Aim of the task:
Transcribe all the entries word for word, but omit the images.

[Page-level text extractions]
:::::

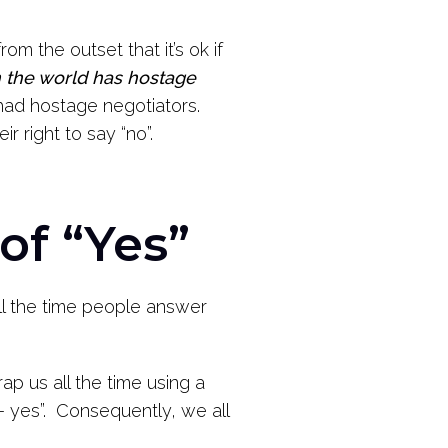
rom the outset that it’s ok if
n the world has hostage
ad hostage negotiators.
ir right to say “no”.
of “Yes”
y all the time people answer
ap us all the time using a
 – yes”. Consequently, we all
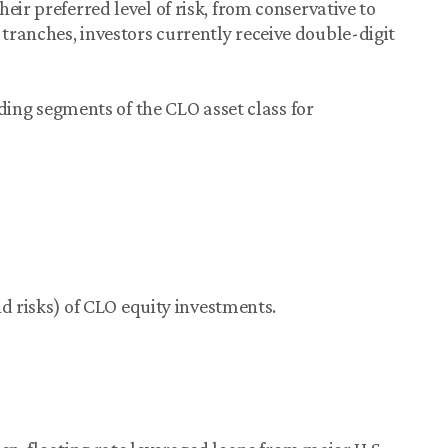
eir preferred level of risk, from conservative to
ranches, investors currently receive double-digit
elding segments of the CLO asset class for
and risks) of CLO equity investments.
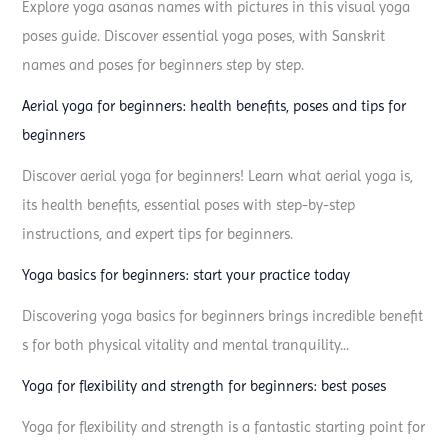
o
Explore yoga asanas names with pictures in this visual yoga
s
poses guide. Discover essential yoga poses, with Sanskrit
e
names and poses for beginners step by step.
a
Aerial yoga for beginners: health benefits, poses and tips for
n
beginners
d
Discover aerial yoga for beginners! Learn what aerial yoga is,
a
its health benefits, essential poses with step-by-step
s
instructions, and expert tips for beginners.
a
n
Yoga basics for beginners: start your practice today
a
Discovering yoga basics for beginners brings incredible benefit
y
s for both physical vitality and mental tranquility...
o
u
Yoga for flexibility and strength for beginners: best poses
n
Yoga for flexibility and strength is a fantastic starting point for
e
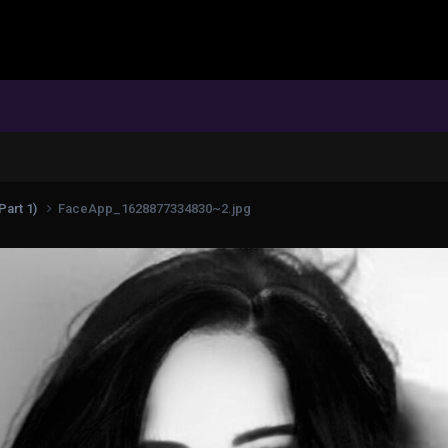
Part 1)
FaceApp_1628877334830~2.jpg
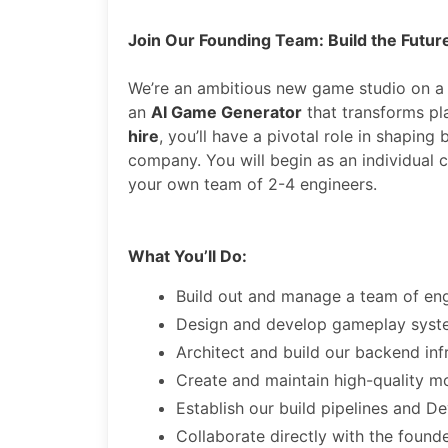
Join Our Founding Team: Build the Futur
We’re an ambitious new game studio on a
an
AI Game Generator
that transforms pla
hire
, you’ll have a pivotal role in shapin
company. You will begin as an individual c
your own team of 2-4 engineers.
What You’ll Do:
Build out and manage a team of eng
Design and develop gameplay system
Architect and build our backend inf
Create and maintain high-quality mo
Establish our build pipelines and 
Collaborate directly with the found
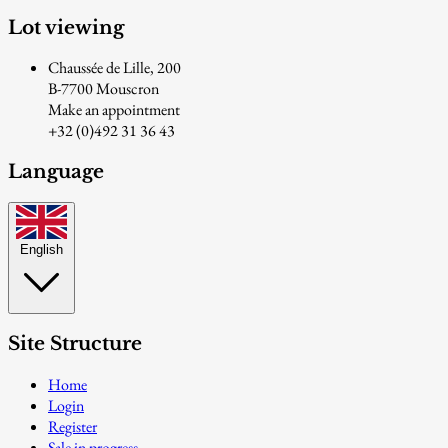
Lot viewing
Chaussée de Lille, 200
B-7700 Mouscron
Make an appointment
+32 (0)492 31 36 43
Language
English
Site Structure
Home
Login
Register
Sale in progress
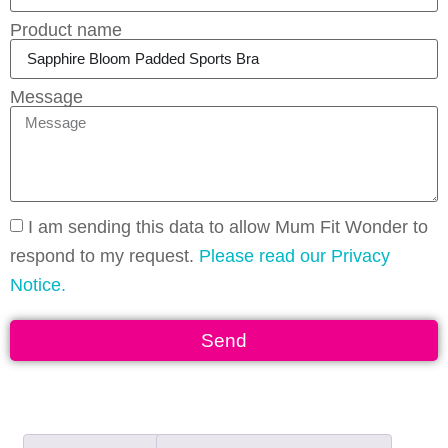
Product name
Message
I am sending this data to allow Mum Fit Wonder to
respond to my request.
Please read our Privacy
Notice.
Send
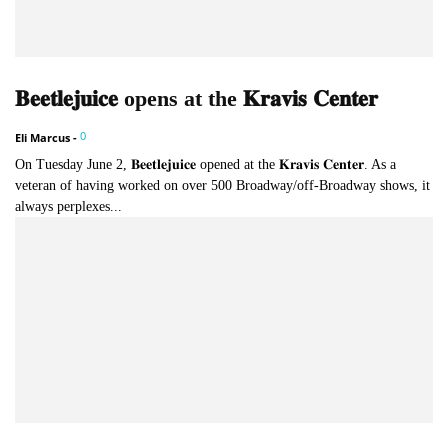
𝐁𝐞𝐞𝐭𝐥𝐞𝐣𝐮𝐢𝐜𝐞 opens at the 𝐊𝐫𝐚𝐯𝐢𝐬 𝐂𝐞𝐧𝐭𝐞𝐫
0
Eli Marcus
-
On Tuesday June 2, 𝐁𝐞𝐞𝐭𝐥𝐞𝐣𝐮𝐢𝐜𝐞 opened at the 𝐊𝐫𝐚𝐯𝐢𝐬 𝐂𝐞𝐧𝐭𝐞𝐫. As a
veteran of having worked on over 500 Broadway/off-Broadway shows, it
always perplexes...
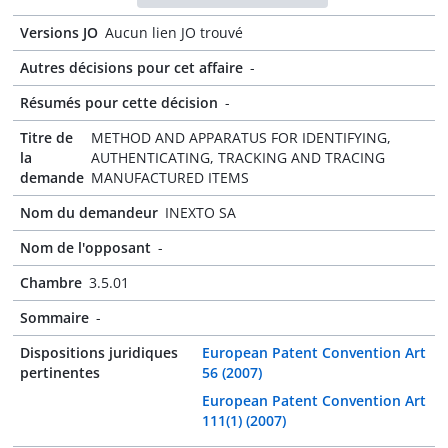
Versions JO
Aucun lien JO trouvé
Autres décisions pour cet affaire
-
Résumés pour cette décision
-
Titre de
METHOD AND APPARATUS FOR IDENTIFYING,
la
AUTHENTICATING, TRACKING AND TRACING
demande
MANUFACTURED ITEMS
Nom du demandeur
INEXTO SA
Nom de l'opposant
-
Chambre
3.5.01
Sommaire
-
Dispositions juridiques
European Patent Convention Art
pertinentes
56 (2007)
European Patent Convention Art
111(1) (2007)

:::::

Output for this exercise:
rom the outset that it’s ok if
n the world has hostage
ad hostage negotiators.
ir right to say “no”.
of “Yes”
y all the time people answer
ap us all the time using a
 – yes”. Consequently, we all
eir preferred level of risk, from conservative to
ranches, investors currently receive double-digit
elding segments of the CLO asset class for
and risks) of CLO equity investments.
o
Explore yoga asanas names with pictures in this visual yoga
s
poses guide. Discover essential yoga poses, with Sanskrit
e
names and poses for beginners step by step.
a
Aerial yoga for beginners: health benefits, poses and tips for
n
beginners
d
Discover aerial yoga for beginners! Learn what aerial yoga is,
a
its health benefits, essential poses with step-by-step
s
instructions, and expert tips for beginners.
a
n
Yoga basics for beginners: start your practice today
a
Discovering yoga basics for beginners brings incredible benefit
y
s for both physical vitality and mental tranquility...
o
u
Yoga for flexibility and strength for beginners: best poses
n
Yoga for flexibility and strength is a fantastic starting point for
e
Part 1)
FaceApp_1628877334830~2.jpg
Join Our Founding Team: Build the Futur
We’re an ambitious new game studio on a
an
AI Game Generator
that transforms pla
hire
, you’ll have a pivotal role in shapin
company. You will begin as an individual c
your own team of 2-4 engineers.
What You’ll Do:
Build out and manage a team of eng
Design and develop gameplay system
Architect and build our backend inf
Create and maintain high-quality mo
Establish our build pipelines and 
Collaborate directly with the found
Lot viewing
Chaussée de Lille, 200
B-7700 Mouscron
Make an appointment
+32 (0)492 31 36 43
Language
English
Site Structure
Home
Login
Register
Sale in progress
Product name
Message
I am sending this data to allow Mum Fit Wonder to
respond to my request.
Please read our Privacy
Notice.
Send
𝐁𝐞𝐞𝐭𝐥𝐞𝐣𝐮𝐢𝐜𝐞 opens at the 𝐊𝐫𝐚𝐯𝐢𝐬 𝐂𝐞𝐧𝐭𝐞𝐫
0
Eli Marcus
-
On Tuesday June 2, 𝐁𝐞𝐞𝐭𝐥𝐞𝐣𝐮𝐢𝐜𝐞 opened at the 𝐊𝐫𝐚𝐯𝐢𝐬 𝐂𝐞𝐧𝐭𝐞𝐫. As a
veteran of having worked on over 500 Broadway/off-Broadway shows, it
always perplexes...
Versions JO
Aucun lien JO trouvé
Autres décisions pour cet affaire
-
Résumés pour cette décision
-
Titre de
METHOD AND APPARATUS FOR IDENTIFYING,
la
AUTHENTICATING, TRACKING AND TRACING
demande
MANUFACTURED ITEMS
Nom du demandeur
INEXTO SA
Nom de l'opposant
-
Chambre
3.5.01
Sommaire
-
Dispositions juridiques
European Patent Convention Art
pertinentes
56 (2007)
European Patent Convention Art
111(1) (2007)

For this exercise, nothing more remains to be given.